Introduction

Gels have recently been of particular interest in connection with their use in various materials science applications. New types of synthetic gels have been developed where the chemistry has been tailored to meet particular end uses [1, 2].

Early works aimed at understanding the thermodynamics and mechanical behavior of rubber. Modeling this type of material where the “dry rubber” was naturally chosen as the reference state gave rise to the classical theories of rubber elasticity developed by James and Guth [3,4,5,6], later developed further by many other researchers to describe important practical problems of network swelling [7]. These well-known theories describe the swelling of cross-linked polymers by combining the classical rubber elasticity model with the mean field Flory–Huggins theory of the free energy of mixing polymers with solvents [8].

It is generally appreciated that the scaling theory of polymer solutions developed by de Gennes [9], and its numerous later extensions, represented an important advance over the early mean field theories of polymer swelling. The thermodynamic properties deduced by the scaling theory addressing fluctuation effects are not generally consistent with the Flory–Huggins based theory of polymer excluded volume interactions [10, 11]. The original scaling theory of polymer solutions was mainly confined to the good solvent limit where these fluctuation effects are largest, although scaling arguments have often been applied to the theta solvent condition in which the chain dimensions are approximately “ideal”, i.e., flexible polymer chains can be described reasonably by gaussain chains. However, the treatment of the swelling and elasticity of chemically cross-linked polymer networks made of flexible chains in solution as a function of solvent quality requires a general framework that must go beyond both the Flory–Huggins and scaling theories [12].

We focus on the effect of variable excluded volume interaction strength or “solvent quality” on network swelling and shear moduli based on experiments performed on well-characterized model polymer gels in which the cross-link density and T are varied over a wide range. We utilize these observations, acquired over a period of decades, to test the validity of theoretical frameworks proposed to describe the thermodynamic and elastic properties of these gels. In particular, we determine the changes in the network chain dimensions and shear modulus when the solvent quality is varied from “very good”, corresponding to T far above the theta point, to “very poor” where the solvent is ejected from the gels. We refer here to solutions that phase separate upon cooling. Many hydrogels “collapse” upon heating so that the transition to a poor solvent regime occurs upon heating rather than cooling [13, 14].
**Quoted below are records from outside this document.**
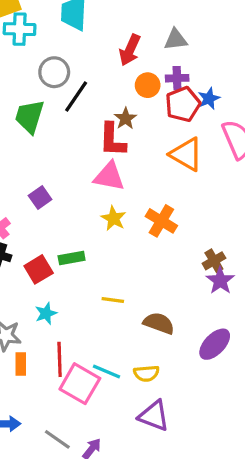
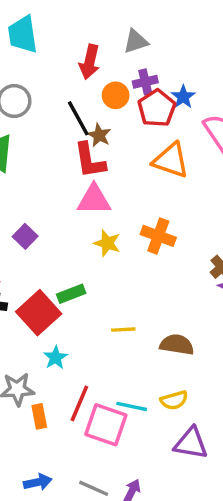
black line: (76, 97) -> (78, 118), moved, turned -52
red square: (39, 269) -> (39, 313), size x1.4
red line: (60, 359) -> (79, 403), turned 36

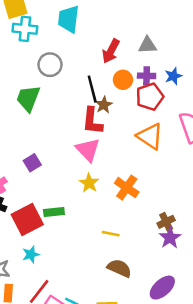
blue star: (183, 97) -> (173, 76), moved
pink triangle: (94, 200) -> (88, 150), turned 32
yellow line: (123, 330) -> (111, 234), moved

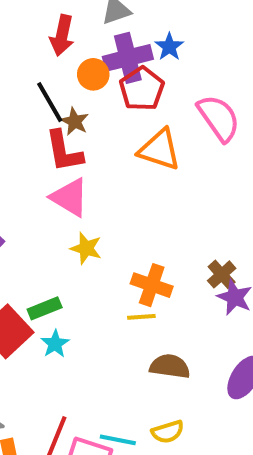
purple cross: (147, 76) -> (128, 58), size x1.6
orange cross: (127, 188) -> (152, 285), moved
cyan star: (31, 254) -> (55, 344), moved

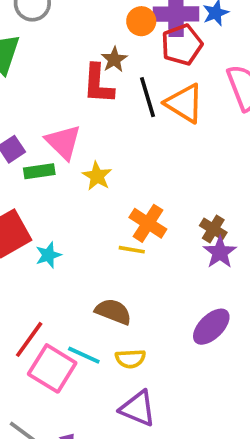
black line: (50, 102) -> (148, 97), moved
pink triangle: (70, 197) -> (63, 142), moved
brown cross: (222, 274) -> (213, 229), turned -30
green rectangle: (45, 308) -> (39, 171), moved
brown semicircle: (170, 366) -> (113, 312), moved

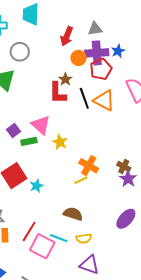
yellow line: (132, 250) -> (81, 180), turned -32

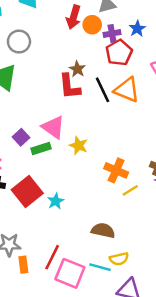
purple cross: (97, 53) -> (112, 33), size x0.6
orange circle: (78, 58) -> (92, 25), moved
yellow line: (81, 180) -> (130, 190), moved
cyan line: (59, 238) -> (100, 267), moved

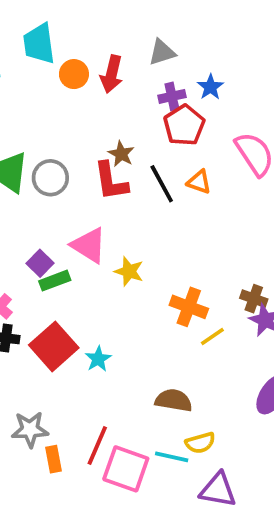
orange circle: (92, 25) -> (74, 74), moved
gray circle: (19, 42) -> (50, 178), moved
orange triangle: (127, 90) -> (199, 182), size x0.6
green rectangle: (41, 148) -> (55, 281), moved

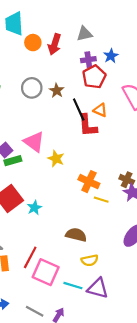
gray circle: (50, 178) -> (32, 88), moved
red L-shape: (111, 181) -> (88, 125), moved
yellow line: (212, 336) -> (101, 200), turned 48
cyan line: (172, 457) -> (73, 286), moved

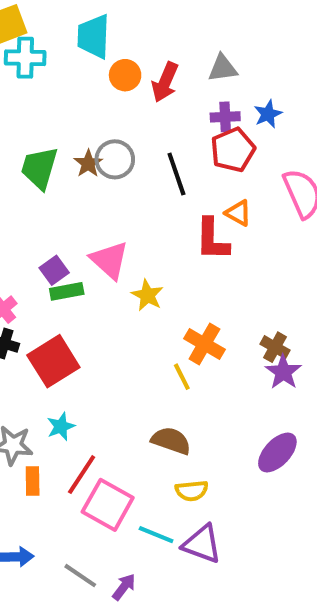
brown star: (57, 91) -> (88, 163), moved
black line: (79, 110) -> (176, 174), moved
yellow line: (101, 200) -> (182, 377), moved, turned 40
cyan star: (34, 208) -> (61, 426), moved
This change of swelling behavior can easily be incorporated in the swelling description described below through a consideration of the absolute value of the difference between T and θ in the definition of solvent quality). Experimental studies of swelling and chain conformation of gels made from a flexible linear polymer, poly(vinyl acetate) (PVAc), are reported and then reanalyzed within the theoretical framework described below [15].

Background

Significant progress beyond scaling theory was made on the basis of the renormalization group (RG) theory to achieve a quantitative description of the swelling and osmotic properties of flexible linear polymers under variable solvent quality conditions. Our objective is to apply results drawn from this theoretical framework to describe excluded volume effects in polymer networks cross-linked in solution. This approach allows us to avoid the assumptions of the mean field Flory–Huggins theory, which is known to provide an inadequate description of semi-dilute and dilute polymer solutions.
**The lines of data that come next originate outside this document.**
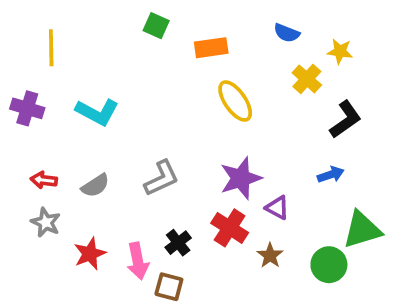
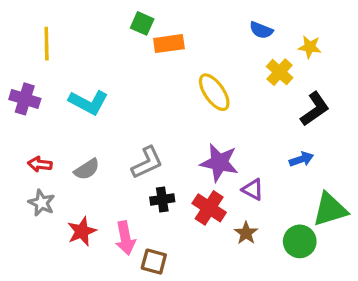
orange rectangle: (211, 48) -> (169, 44), moved
purple star: (241, 178) -> (219, 163), turned 30
black cross: (178, 243) -> (162, 199), moved, turned 30

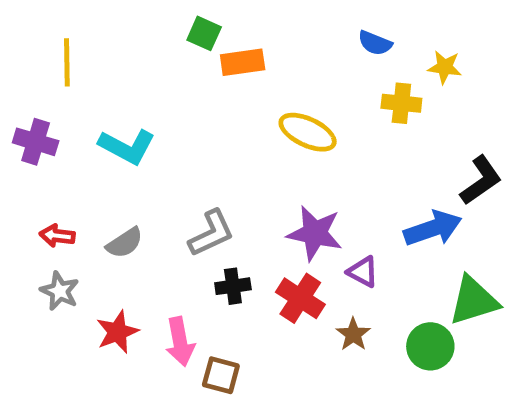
yellow cross: (280, 72) -> (401, 103), turned -36
yellow ellipse: (214, 92) -> (308, 132), turned -30
black L-shape: (315, 109) -> (481, 180), moved
blue arrow: (301, 159) -> (433, 228), size x1.6

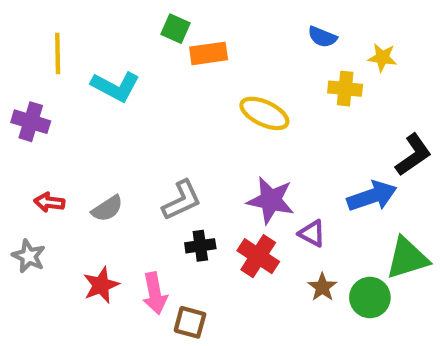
cyan L-shape: (127, 147) -> (116, 87), moved
gray star: (60, 291) -> (29, 256), moved
brown star: (353, 334) -> (322, 287), moved

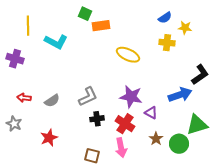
blue semicircle: (322, 37) -> (165, 18), moved, turned -56
pink arrow: (155, 293) -> (121, 148), moved

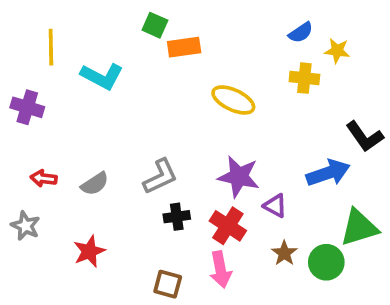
black L-shape: (200, 75) -> (365, 136), turned 90

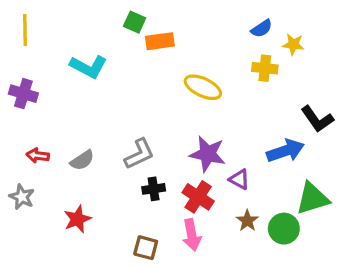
yellow line: (51, 47) -> (25, 30), moved

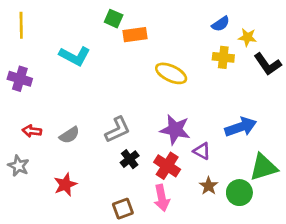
black L-shape: (317, 119) -> (268, 64), moved
black cross: (154, 189) -> (130, 159), turned -30
brown square: (146, 248) -> (123, 209), turned -35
While there have been RG calculations for randomly cross-linked networks, these predictions have not yet been compared to experiments as in the case of linear polymers. Chremos et al. [16] studied model branched polymer networks with variable excluded volume interaction strength and compared his simulations to the RG theory with promising results. This simulation showed that the behavior of randomly branched polymers exhibited a qualitatively similar swelling behavior of polymer networks with variable solvent quality as found for linear flexible polymer chains in solution, although with somewhat different scaling exponents. This suggested to us that swelling measurements on PVAc gels might be described by the same RG framework and the present work investigates this possibility.
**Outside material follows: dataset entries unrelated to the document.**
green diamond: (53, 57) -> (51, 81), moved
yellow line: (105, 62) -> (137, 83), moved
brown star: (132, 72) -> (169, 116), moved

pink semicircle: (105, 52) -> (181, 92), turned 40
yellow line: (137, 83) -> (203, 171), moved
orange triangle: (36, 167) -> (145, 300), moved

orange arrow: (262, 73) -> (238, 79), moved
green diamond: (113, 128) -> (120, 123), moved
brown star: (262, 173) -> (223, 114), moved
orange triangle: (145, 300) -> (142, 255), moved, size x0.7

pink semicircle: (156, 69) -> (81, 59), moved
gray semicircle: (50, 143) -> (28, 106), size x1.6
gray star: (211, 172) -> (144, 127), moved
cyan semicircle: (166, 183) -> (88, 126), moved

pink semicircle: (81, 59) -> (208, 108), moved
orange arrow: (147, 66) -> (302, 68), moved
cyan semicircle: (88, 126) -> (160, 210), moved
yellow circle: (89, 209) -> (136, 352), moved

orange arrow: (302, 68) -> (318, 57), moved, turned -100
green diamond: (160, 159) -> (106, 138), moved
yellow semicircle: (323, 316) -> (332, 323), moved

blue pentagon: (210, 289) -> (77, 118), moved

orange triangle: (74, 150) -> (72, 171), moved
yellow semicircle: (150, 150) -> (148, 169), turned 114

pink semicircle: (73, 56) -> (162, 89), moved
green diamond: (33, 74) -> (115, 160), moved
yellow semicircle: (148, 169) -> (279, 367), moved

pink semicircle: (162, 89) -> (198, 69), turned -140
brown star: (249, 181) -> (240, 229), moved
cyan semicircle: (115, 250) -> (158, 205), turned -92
The PVAc networks were synthesized by cross-linking of long polymer chains in solution (see Materials and Methods) under conditions in which linear precursor chains are swollen, i.e., scaling theory describes the osmotic and elastic behavior of these materials. This corresponds to a swelling exponent ν ≈ 3/5, and the corresponding scaling exponent for the concentration dependence of the shear modulus is close to 2.25. These exponents require some explanation.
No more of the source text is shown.